THE TASK: After finding the line that holds "I need the location" below, set down that line and the rest through the final one exactly, leaving the pictures out.

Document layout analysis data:

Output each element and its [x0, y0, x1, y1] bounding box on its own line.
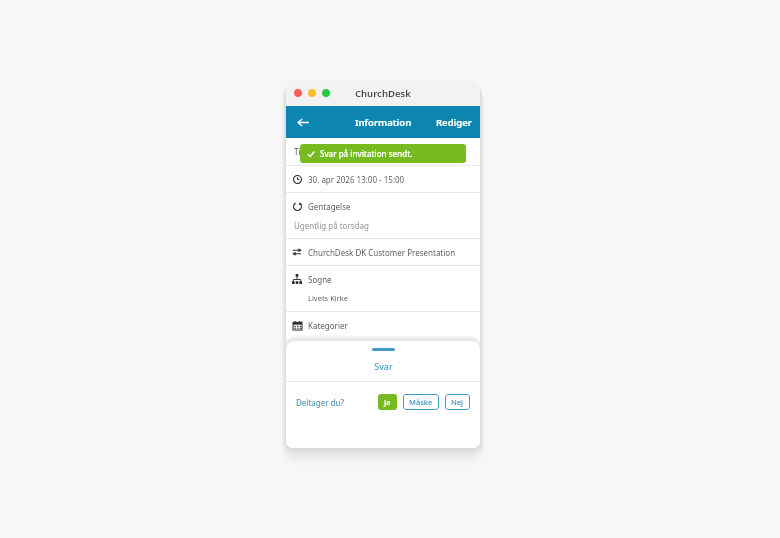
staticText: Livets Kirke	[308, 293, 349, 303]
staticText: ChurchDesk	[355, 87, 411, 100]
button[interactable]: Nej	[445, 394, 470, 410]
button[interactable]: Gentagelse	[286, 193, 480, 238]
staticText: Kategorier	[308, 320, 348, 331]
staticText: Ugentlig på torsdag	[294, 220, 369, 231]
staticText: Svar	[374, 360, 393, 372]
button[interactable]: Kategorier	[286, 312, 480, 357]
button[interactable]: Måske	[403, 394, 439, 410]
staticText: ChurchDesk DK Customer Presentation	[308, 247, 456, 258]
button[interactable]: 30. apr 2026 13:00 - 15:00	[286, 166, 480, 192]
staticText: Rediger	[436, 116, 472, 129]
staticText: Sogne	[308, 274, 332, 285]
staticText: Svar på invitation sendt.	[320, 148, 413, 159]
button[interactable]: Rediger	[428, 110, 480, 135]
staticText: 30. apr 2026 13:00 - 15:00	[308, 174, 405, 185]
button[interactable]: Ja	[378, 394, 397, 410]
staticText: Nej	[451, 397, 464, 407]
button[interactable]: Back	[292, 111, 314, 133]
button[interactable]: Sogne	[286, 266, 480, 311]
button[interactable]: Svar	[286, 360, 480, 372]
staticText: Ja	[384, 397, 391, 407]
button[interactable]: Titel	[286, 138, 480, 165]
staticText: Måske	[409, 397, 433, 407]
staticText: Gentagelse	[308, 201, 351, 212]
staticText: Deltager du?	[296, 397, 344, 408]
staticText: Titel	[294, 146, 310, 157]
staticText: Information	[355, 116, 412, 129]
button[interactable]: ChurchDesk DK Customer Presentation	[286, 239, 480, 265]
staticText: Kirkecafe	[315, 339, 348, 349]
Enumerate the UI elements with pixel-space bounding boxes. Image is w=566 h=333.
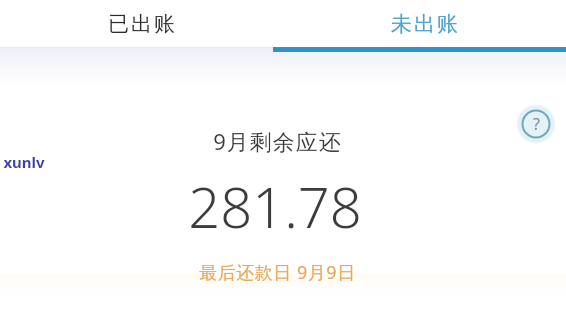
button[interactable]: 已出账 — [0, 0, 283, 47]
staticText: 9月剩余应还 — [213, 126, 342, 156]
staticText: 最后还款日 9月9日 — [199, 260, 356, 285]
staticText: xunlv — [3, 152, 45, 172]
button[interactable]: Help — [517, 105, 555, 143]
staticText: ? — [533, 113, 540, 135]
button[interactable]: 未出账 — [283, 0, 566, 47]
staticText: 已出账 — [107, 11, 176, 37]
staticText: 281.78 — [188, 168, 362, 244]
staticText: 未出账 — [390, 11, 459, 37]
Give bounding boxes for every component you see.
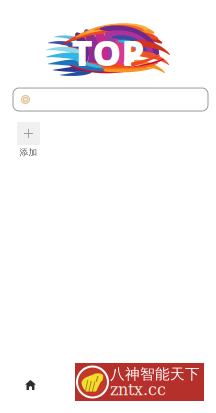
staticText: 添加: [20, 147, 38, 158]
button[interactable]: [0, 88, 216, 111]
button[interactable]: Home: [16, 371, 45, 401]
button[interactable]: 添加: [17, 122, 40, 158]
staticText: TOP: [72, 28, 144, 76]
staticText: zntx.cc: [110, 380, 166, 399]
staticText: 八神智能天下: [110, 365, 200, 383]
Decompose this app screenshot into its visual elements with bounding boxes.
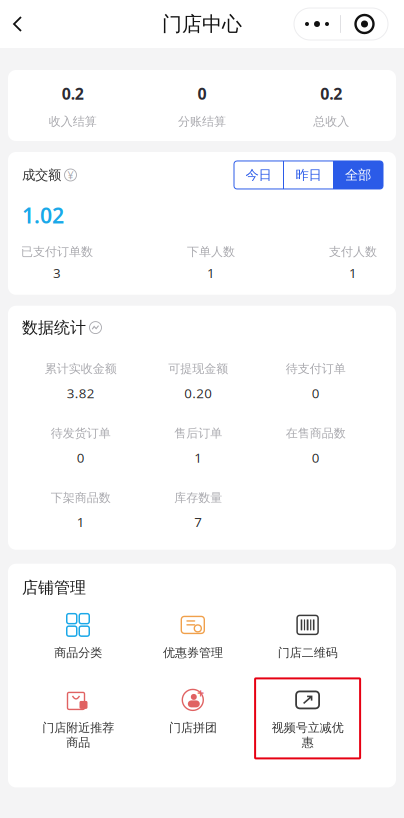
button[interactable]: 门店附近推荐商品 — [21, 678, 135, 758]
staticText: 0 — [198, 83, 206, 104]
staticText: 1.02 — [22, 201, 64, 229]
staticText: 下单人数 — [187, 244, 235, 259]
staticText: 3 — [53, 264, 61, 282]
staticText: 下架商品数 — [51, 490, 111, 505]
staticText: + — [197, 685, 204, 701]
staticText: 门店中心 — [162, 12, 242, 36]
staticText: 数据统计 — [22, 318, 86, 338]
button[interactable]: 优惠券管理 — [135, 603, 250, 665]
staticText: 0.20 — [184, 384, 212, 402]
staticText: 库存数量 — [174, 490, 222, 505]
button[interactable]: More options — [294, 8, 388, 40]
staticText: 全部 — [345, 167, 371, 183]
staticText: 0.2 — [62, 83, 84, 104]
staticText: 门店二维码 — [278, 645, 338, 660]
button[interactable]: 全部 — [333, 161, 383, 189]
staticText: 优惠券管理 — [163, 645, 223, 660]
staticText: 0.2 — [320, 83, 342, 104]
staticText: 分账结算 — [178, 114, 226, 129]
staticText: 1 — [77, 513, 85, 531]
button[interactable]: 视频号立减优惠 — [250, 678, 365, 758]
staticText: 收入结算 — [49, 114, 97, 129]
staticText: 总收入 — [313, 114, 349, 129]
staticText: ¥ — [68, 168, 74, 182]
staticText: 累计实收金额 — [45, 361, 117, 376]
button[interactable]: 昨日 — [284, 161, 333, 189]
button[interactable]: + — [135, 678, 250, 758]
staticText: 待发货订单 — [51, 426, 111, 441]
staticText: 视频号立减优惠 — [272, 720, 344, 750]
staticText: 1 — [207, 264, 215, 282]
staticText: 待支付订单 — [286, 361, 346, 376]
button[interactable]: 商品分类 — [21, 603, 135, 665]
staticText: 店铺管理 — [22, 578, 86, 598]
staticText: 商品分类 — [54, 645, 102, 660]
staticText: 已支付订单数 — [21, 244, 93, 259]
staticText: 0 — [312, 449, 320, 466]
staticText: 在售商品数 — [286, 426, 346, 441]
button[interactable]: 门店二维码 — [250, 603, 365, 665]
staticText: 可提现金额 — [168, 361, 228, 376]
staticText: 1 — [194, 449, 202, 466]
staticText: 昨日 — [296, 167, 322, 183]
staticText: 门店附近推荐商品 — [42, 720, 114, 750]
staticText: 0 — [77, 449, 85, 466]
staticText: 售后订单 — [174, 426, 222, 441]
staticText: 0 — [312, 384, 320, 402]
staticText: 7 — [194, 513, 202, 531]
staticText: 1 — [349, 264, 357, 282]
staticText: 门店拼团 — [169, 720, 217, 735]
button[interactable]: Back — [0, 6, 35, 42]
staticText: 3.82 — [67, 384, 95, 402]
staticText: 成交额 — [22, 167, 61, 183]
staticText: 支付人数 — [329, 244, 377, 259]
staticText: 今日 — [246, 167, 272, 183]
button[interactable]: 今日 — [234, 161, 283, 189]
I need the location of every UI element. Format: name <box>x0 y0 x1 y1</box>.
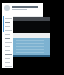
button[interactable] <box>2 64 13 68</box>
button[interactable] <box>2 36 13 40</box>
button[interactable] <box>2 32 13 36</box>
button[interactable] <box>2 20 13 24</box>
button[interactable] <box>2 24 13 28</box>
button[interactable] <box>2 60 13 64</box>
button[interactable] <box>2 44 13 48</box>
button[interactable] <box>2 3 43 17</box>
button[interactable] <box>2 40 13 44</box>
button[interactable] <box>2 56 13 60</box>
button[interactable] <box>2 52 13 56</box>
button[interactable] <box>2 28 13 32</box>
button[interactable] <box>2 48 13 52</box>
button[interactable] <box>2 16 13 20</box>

EXERCISE RESULT:
I need the location of every UI element. Format: name <box>x0 y0 x1 y1</box>.
button[interactable] <box>2 64 13 68</box>
button[interactable] <box>2 36 13 40</box>
button[interactable] <box>2 32 13 36</box>
button[interactable] <box>2 20 13 24</box>
button[interactable] <box>2 24 13 28</box>
button[interactable] <box>2 60 13 64</box>
button[interactable] <box>2 44 13 48</box>
button[interactable] <box>2 3 43 17</box>
button[interactable] <box>2 40 13 44</box>
button[interactable] <box>2 56 13 60</box>
button[interactable] <box>2 52 13 56</box>
button[interactable] <box>2 28 13 32</box>
button[interactable] <box>2 48 13 52</box>
button[interactable] <box>2 16 13 20</box>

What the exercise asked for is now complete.